On most days, my wife and I commute together by car.  And since my kids started a new, out-of-the-way school, our commute has gone from a fairly straightforward 15 minute trip—mostly in the carpool lanes—to a congested daily slog that, depending on traffic, can last over 45 minutes.

We definitely pay for our longer commute, through higher bills for gas and repairs.  But we don’t have to pay for the road space—we drive on the “freeway,” after all. 

But stuck in rush hour gridlock, among all the other drivers parked on I-5, it strikes me that the term “freeway”  is a misnomer. In fact, we do pay a toll to drive on the freeway, especially during rush hour.  It’s just that we pay with our time, not our money. 

Perhaps it doesn’t have to be that way.  Last Friday, the Seattle Timesreported on a high-tech experiment, conducted in the Puget Sound region, designed to test what would happen if people had to pay tolls to drive on the region’s roads.  In theory, tolls can ease congestion by reducing the number of trips on a crowded highway; tolls, in effect, let drivers exchange money for time.

That’s the theory, at least.  And the experiment bore it out.  Charging drivers variable tolls, based on the type of road and the time of day, did encourage people to drive less—especially during rush hour.

But, perhaps, not as much less as I might have hoped.

  • Here, from the Seattle Times article, is how the trial worked.

    Researchers established virtual tolls ranging from a nickel to 50 cents a mile. They gave participants pre-paid accounts of between $600 and $3,000, and told them they could keep whatever the tolls didn’t eat up…

    Participants…had devices mounted on their dashboards…that tracked their travel and transmitted the information to a central computer.  Tolls, which varied by road and time of day, were deducted electronically… using a global-positioning system and cellular technology.

    In effect, the devices created a comprehensive system of roadway tolls.  All roads were tolled, but the tolls were calibrated to ease congestion on the busiest roads at the busiest times of day. And it worked: participants’ total mileage fell by 2.5 percent, while mileage during morning rush hour fell by 4 percent, and evening rush hour by 10 percent.
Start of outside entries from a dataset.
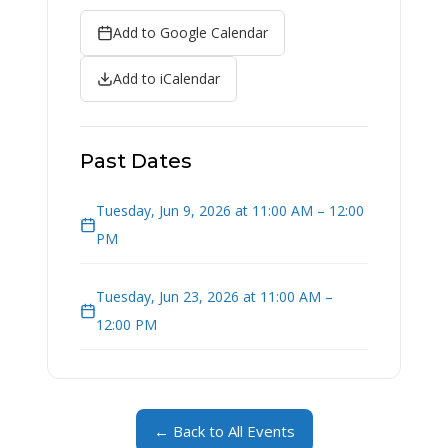
Add to Google Calendar
Add to iCalendar
Past Dates
Tuesday, Jun 9, 2026 at 11:00 AM – 12:00
PM
Tuesday, Jun 23, 2026 at 11:00 AM –
12:00 PM
← Back to All Events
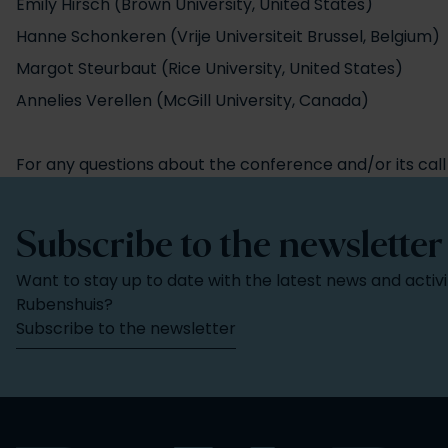
Emily Hirsch (Brown University, United States)
Hanne Schonkeren (Vrije Universiteit Brussel, Belgium)
Margot Steurbaut (Rice University, United States)
Annelies Verellen (McGill University, Canada)
For any questions about the conference and/or its call
Subscribe to the newsletter
Want to stay up to date with the latest news and activi
Rubenshuis?
Subscribe to the newsletter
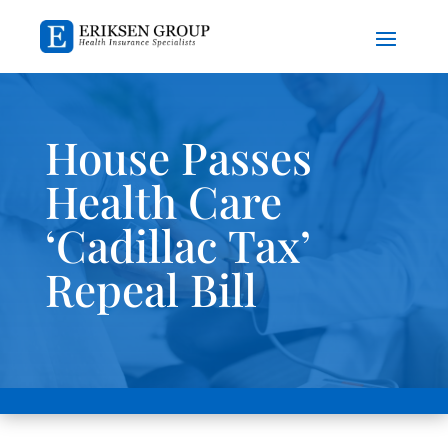
House Passes
Health Care
‘Cadillac Tax’
Repeal Bill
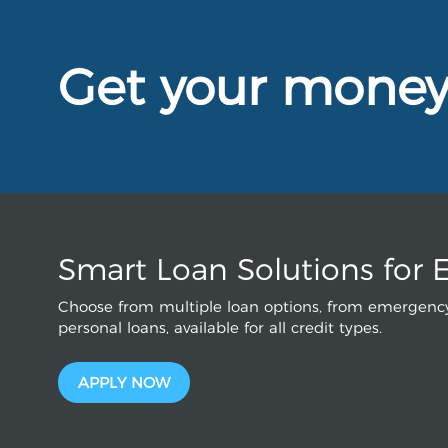
Get your mone
Smart Loan Solutions for 
Choose from multiple loan options, from emergency
personal loans, available for all credit types.
APPLY NOW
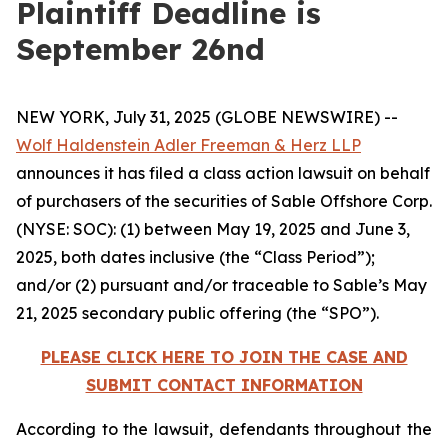
Plaintiff Deadline is
September 26nd
NEW YORK, July 31, 2025 (GLOBE NEWSWIRE) --
Wolf Haldenstein Adler Freeman & Herz LLP
announces it has filed a class action lawsuit on behalf
of purchasers of the securities of Sable Offshore Corp.
(NYSE: SOC): (1) between May 19, 2025 and June 3,
2025, both dates inclusive (the “Class Period”);
and/or (2) pursuant and/or traceable to Sable’s May
21, 2025 secondary public offering (the “SPO”).
PLEASE CLICK HERE TO JOIN THE CASE AND
SUBMIT CONTACT INFORMATION
According to the lawsuit, defendants throughout the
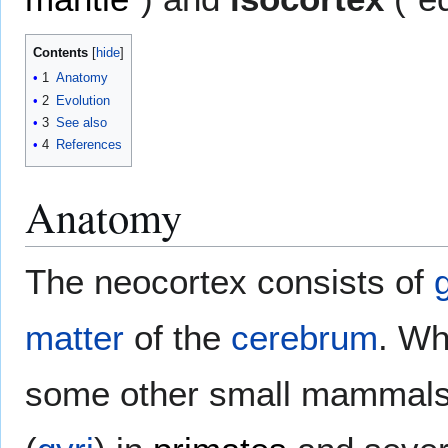
Contents
1
Anatomy
2
Evolution
3
See also
4
References
Anatomy
The neocortex consists of
matter
of the
cerebrum
. Wh
some other small mammals,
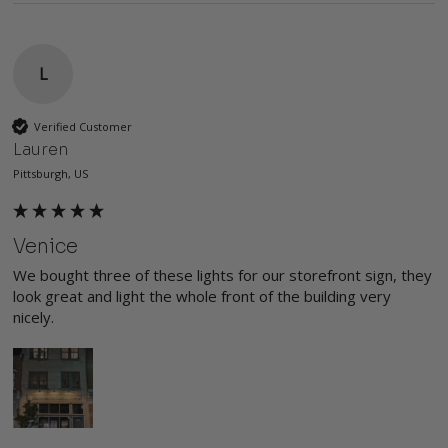
L
Verified Customer
Lauren
Pittsburgh, US
Venice
We bought three of these lights for our storefront sign, they 
look great and light the whole front of the building very 
nicely. 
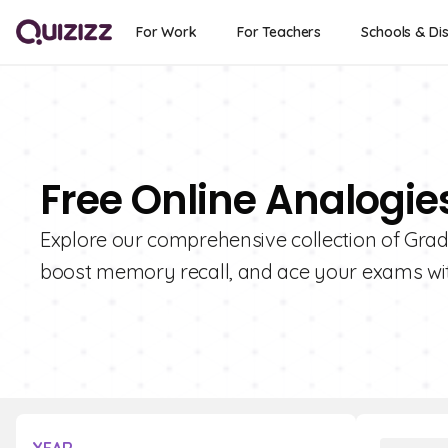
For Work
For Teachers
Schools & Dis
Free Online Analogie
Explore our comprehensive collection of Grad
boost memory recall, and ace your exams wit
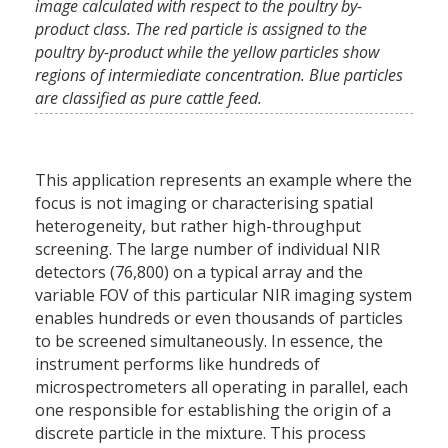
image calculated with respect to the poultry by-
product class. The red particle is assigned to the
poultry by-product while the yellow particles show
regions of intermiediate concentration. Blue particles
are classified as pure cattle feed.
This application represents an example where the
focus is not imaging or characterising spatial
heterogeneity, but rather high-throughput
screening. The large number of individual NIR
detectors (76,800) on a typical array and the
variable FOV of this particular NIR imaging system
enables hundreds or even thousands of particles
to be screened simultaneously. In essence, the
instrument performs like hundreds of
microspectrometers all operating in parallel, each
one responsible for establishing the origin of a
discrete particle in the mixture. This process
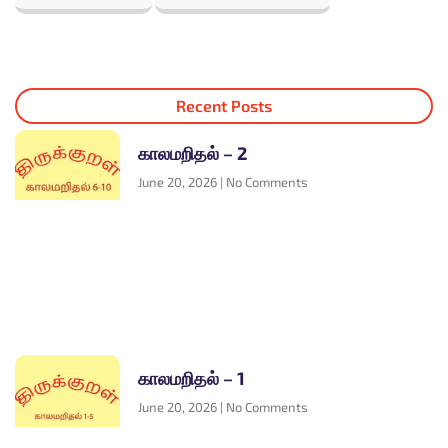
Recent Posts
காலமறிதல் – 2
June 20, 2026
No Comments
காலமறிதல் – 1
June 20, 2026
No Comments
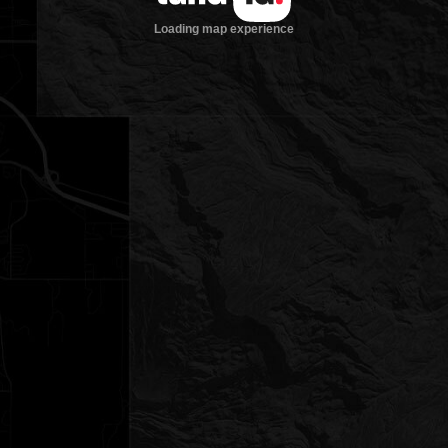
Loading map experience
    Reductions of that scale are nothing to sneeze at. A 10 percent decline in afternoon rush hour travel could have a huge impact on congestion.  Plowing toll revenue back into transit could further ease congestion, while making transportation more affordable for people who don’t, or can’t afford, to drive.  (That wouldn’t solve all of the equity issues with road tolls, but it would help.)

    But at the same time, it came as a bit of a surprise to me how little the tolls affected driving overall.  I would have thought that people would leap at the chance to make some money, by combining trips or finding ways to walk or take the bus when possible.  But the 2.5 percent reduction in mileage seemed pretty small—it suggests to me that drivers avoided tolls by adjusting when they travelled, but not how far.

    Of course, there’s reason to believe that a full-fledged tolling system—one that applied to everyone—could be more effective over the long term.  Gradually, tolls would influence decisions about where people work and live, and those decisions can have a far greater impact on travel habits.  Tolls might give a source of revenue for other forms of travel, such as transit and vanpools—which could further reduce demand for driving. Plus, recent work in psychology and economics shows that people tend to pay more attention to economic losses (such as tolls) than to potential gains (as were set up by the experiment).  If tolls were actual, out-of-pocket costs, I imagine that people would go to greater lengths to avoid them.

    But maybe not.  Right now, congestion is pretty much the only force that regulates demand for road space.  Free-flowing highways would certainly attract some new drivers—even if they had to pay for the privilege.  So it could be that rush hour tolls would have to be even steeper than in the experiment to make such a large dent in rush hour travel.

    In the end, it could be that the biggest effects of tolling would be psychological.  People would no longer think of driving as free; tolls would make it clear that mobility has a price.  That could help dampen the demand for new roads—which is  a major determinant of how much we drive.  And it might make people think a little differently about transportation more generally.  Perhaps mileage-based tolls might help us all realize that the point of a transportation system is to provide convenient access—to stores, jobs, and other amenities—rather than simply promote motion for motion’s sake.